## ACTIVITY
The records follow. Retype them without a single change.

(Stored data entries)
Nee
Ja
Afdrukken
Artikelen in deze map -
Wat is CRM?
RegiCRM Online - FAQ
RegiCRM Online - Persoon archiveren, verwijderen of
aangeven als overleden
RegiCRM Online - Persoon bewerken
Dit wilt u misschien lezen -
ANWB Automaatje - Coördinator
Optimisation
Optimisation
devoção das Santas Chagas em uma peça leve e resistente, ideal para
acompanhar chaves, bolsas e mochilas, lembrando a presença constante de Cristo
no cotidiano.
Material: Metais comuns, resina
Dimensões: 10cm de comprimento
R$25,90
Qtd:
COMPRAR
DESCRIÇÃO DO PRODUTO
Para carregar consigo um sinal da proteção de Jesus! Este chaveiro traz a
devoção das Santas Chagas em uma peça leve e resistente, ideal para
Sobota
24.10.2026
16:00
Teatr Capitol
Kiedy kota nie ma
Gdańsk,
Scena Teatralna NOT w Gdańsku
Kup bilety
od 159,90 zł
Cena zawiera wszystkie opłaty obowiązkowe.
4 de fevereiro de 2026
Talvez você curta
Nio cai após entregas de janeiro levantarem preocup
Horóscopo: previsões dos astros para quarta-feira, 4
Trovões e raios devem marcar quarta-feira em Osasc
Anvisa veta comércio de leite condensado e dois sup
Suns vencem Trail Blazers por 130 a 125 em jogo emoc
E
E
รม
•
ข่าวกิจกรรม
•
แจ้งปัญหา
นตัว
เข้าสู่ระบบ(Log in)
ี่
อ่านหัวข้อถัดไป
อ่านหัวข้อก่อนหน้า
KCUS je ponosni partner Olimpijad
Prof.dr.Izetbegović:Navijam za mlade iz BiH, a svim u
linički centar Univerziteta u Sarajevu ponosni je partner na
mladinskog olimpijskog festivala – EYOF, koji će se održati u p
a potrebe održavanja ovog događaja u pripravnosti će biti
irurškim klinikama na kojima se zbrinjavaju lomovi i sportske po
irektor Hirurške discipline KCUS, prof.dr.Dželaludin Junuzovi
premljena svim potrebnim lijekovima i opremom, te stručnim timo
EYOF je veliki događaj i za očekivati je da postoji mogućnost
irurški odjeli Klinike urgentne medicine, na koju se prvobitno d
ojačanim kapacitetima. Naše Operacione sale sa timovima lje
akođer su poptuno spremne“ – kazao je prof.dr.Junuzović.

## TASK SOLUTION
Nee
Ja
Afdrukken
Artikelen in deze map -
Wat is CRM?
RegiCRM Online - FAQ
RegiCRM Online - Persoon archiveren, verwijderen of
aangeven als overleden
RegiCRM Online - Persoon bewerken
Dit wilt u misschien lezen -
ANWB Automaatje - Coördinator
Optimisation
Optimisation
devoção das Santas Chagas em uma peça leve e resistente, ideal para
acompanhar chaves, bolsas e mochilas, lembrando a presença constante de Cristo
no cotidiano.
Material: Metais comuns, resina
Dimensões: 10cm de comprimento
R$25,90
Qtd:
COMPRAR
DESCRIÇÃO DO PRODUTO
Para carregar consigo um sinal da proteção de Jesus! Este chaveiro traz a
devoção das Santas Chagas em uma peça leve e resistente, ideal para
Sobota
24.10.2026
16:00
Teatr Capitol
Kiedy kota nie ma
Gdańsk,
Scena Teatralna NOT w Gdańsku
Kup bilety
od 159,90 zł
Cena zawiera wszystkie opłaty obowiązkowe.
4 de fevereiro de 2026
Talvez você curta
Nio cai após entregas de janeiro levantarem preocup
Horóscopo: previsões dos astros para quarta-feira, 4
Trovões e raios devem marcar quarta-feira em Osasc
Anvisa veta comércio de leite condensado e dois sup
Suns vencem Trail Blazers por 130 a 125 em jogo emoc
E
E
รม
•
ข่าวกิจกรรม
•
แจ้งปัญหา
นตัว
เข้าสู่ระบบ(Log in)
ี่
อ่านหัวข้อถัดไป
อ่านหัวข้อก่อนหน้า
KCUS je ponosni partner Olimpijad
Prof.dr.Izetbegović:Navijam za mlade iz BiH, a svim u
linički centar Univerziteta u Sarajevu ponosni je partner na
mladinskog olimpijskog festivala – EYOF, koji će se održati u p
a potrebe održavanja ovog događaja u pripravnosti će biti
irurškim klinikama na kojima se zbrinjavaju lomovi i sportske po
irektor Hirurške discipline KCUS, prof.dr.Dželaludin Junuzovi
premljena svim potrebnim lijekovima i opremom, te stručnim timo
EYOF je veliki događaj i za očekivati je da postoji mogućnost
irurški odjeli Klinike urgentne medicine, na koju se prvobitno d
ojačanim kapacitetima. Naše Operacione sale sa timovima lje
akođer su poptuno spremne“ – kazao je prof.dr.Junuzović.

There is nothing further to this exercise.